* _Action item_
For the listing that follows, give again exactly the lines from the one with "ycling voor Android" to the one with "k dan niet verder. Strava geeft je", including both.

Data provided START

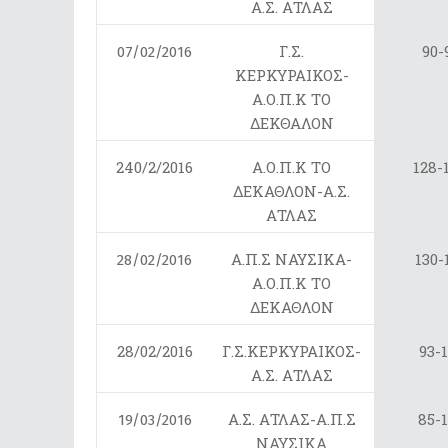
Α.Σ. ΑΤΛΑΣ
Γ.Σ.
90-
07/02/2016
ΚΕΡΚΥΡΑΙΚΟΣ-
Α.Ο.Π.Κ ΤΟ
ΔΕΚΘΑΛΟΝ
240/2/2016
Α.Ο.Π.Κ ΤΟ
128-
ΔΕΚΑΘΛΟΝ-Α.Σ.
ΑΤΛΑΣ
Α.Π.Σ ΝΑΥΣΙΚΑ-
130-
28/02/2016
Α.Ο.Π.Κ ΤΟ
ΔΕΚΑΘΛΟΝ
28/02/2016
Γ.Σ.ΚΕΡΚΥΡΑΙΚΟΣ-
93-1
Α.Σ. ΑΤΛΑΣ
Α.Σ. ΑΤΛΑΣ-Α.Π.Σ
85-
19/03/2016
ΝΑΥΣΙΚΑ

Data provided END
Data provided START

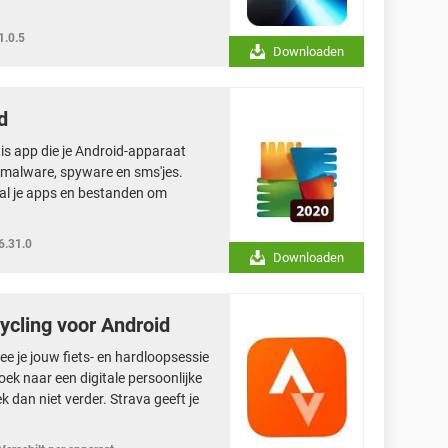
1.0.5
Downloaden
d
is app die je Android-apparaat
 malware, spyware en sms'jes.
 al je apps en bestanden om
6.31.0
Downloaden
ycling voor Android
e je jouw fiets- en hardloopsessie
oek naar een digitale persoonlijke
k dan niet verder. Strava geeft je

Data provided END

* _Response area_
ycling voor Android
e je jouw fiets- en hardloopsessie
oek naar een digitale persoonlijke
k dan niet verder. Strava geeft je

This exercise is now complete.